David Perdue Dismisses Pay Discrimination Lawsuit: 'It Was Less Than 2,000' Women

Senate Candidate Dismisses Pay Discrimination Lawsuit: 'It Was Less Than 2,000' Women

David Perdue, Georgia's Republican candidate for U.S. Senate, defended himself Sunday night against charges that he paid female managers less than male ones when he was CEO of Dollar General, saying "it was less than 2,000 people" who brought the lawsuit against the company.

"There was no wrongdoing there," Perdue said in a debate Sunday night against Democrat Michelle Nunn. "That lawsuit or that claim or that complaint was settled five years after I was there. She knows that. And it was less than 2,000 people. We had upwards of 70,000 employees at that company."

Nunn jumped on Perdue's statement. "You know, 2,000 women, that actually seems like quite a lot to me who say that they were discriminated against. And federal investigators -- public knowledge -- found that that was true. And it was during your tenure."

The lawsuit in question was brought against Dollar General in 2006, while Perdue was CEO. Almost 2,100 female store managers sued the company, claiming they had been discriminated against and "generally were paid less" than men with the same job title. Several years after Perdue left Dollar General, the company paid the employees a settlement of almost $19 million.

While Dollar General always claimed it had justifiable reasons for paying women less than men, an area director with the U.S. Equal Employment Opportunity Commission found the company’s explanation for the difference in pay was "not supported by the evidence nor is it sufficient to rebut the sex-based inference established by pay differentials."

Nunn's campaign and EMILY's List, a progressive women's PAC that supports Nunn, are both running ads against Perdue based on the pay discrimination suit. “If David Perdue didn’t do right by women at his company, why would he do right for Georgia?” the announcer asks in one ad.

The attack line may be working.

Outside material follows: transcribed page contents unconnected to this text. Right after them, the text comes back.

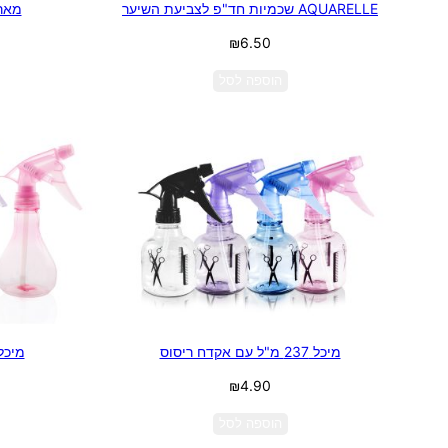
AQUARELLE שכמיות חד"פ לצביעת השיער
מארז
₪
6.50
הוספה לסל
מיכל 237 מ"ל עם אקדח ריסוס
מיכל 150 מ"ל עם אקדח
₪
4.90
הוספה לסל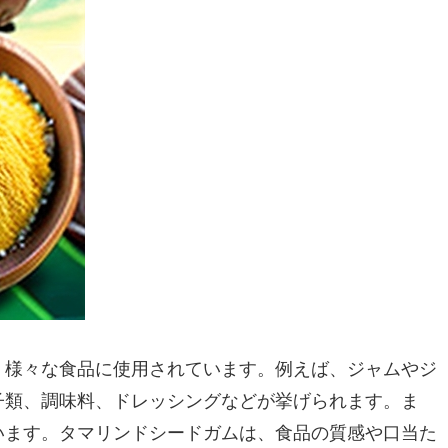
、様々な食品に使用されています。例えば、ジャムやジ
子類、調味料、ドレッシングなどが挙げられます。ま
います。タマリンドシードガムは、食品の質感や口当た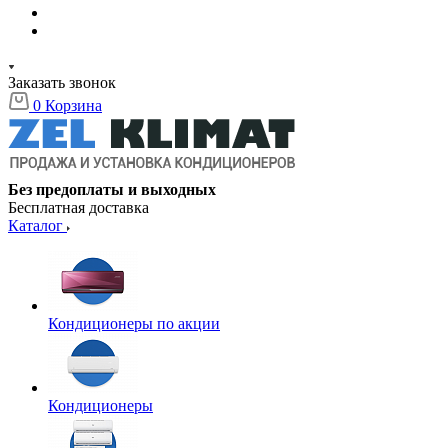
Заказать звонок
0
Корзина
Без предоплаты и выходных
Бесплатная доставка
Каталог
Кондиционеры по акции
Кондиционеры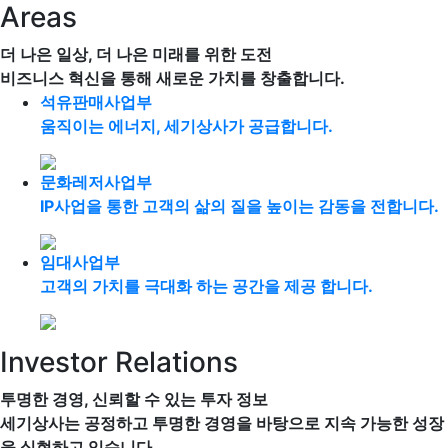
Areas
더 나은 일상, 더 나은 미래를 위한 도전
비즈니스 혁신을 통해 새로운 가치를 창출합니다.
석유판매사업부
움직이는 에너지, 세기상사가 공급합니다.
문화레저사업부
IP사업을 통한 고객의 삶의 질을 높이는 감동을 전합니다.
임대사업부
고객의 가치를 극대화 하는 공간을 제공 합니다.
Investor Relations
투명한 경영, 신뢰할 수 있는 투자 정보
세기상사는 공정하고 투명한 경영을 바탕으로 지속 가능한 성장
을 실현하고 있습니다.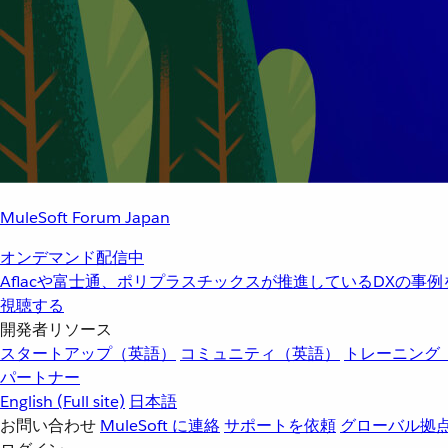
MuleSoft Forum Japan
オンデマンド配信中
Aflacや富士通、ポリプラスチックスが推進しているDXの事
視聴する
開発者リソース
スタートアップ（英語）
コミュニティ（英語）
トレーニング
パートナー
English
(Full site)
日本語
お問い合わせ
MuleSoft に連絡
サポートを依頼
グローバル拠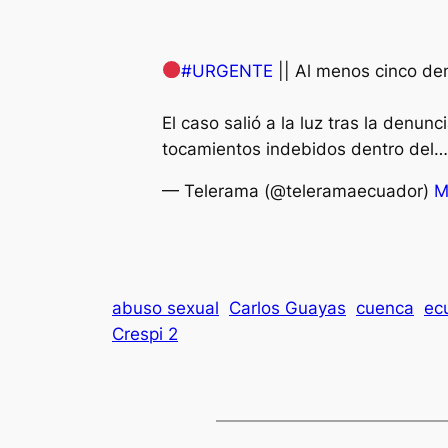
#URGENTE
|| Al menos cinco de
El caso salió a la luz tras la denu
tocamientos indebidos dentro del
— Telerama (@teleramaecuador)
M
abuso sexual
Carlos Guayas
cuenca
ec
Crespi 2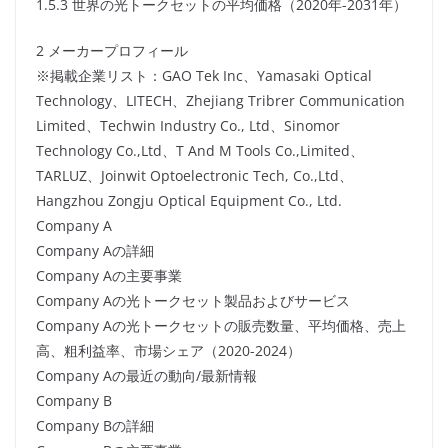
1.5.3 世界の光トークセットの平均価格（2020年-2031年）
2 メーカープロフィール
※掲載企業リスト：GAO Tek Inc、Yamasaki Optical
Technology、LITECH、Zhejiang Tribrer Communication
Limited、Techwin Industry Co., Ltd、Sinomor
Technology Co.,Ltd、T And M Tools Co.,Limited、
TARLUZ、Joinwit Optoelectronic Tech, Co.,Ltd、
Hangzhou Zongju Optical Equipment Co., Ltd.
Company A
Company Aの詳細
Company Aの主要事業
Company Aの光トークセット製品およびサービス
Company Aの光トークセットの販売数量、平均価格、売上
高、粗利益率、市場シェア（2020-2024）
Company Aの最近の動向/最新情報
Company B
Company Bの詳細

The latest CNN/ORC International poll shows Nunn leading Perdue by 3 points overall, thanks to a huge advantage among women voters.

Perdue's campaign maintains that the candidate has always supported fair pay for women. “David absolutely believes in equal pay for equal work," Megan Whittemore, a spokeswoman for Perdue's campaign, told Time. "That is the law and he has always supported that. Unlike Michelle Nunn who will make it harder for women to succeed, David will be a strong voice for Georgia’s women and families in the U.S. Senate.”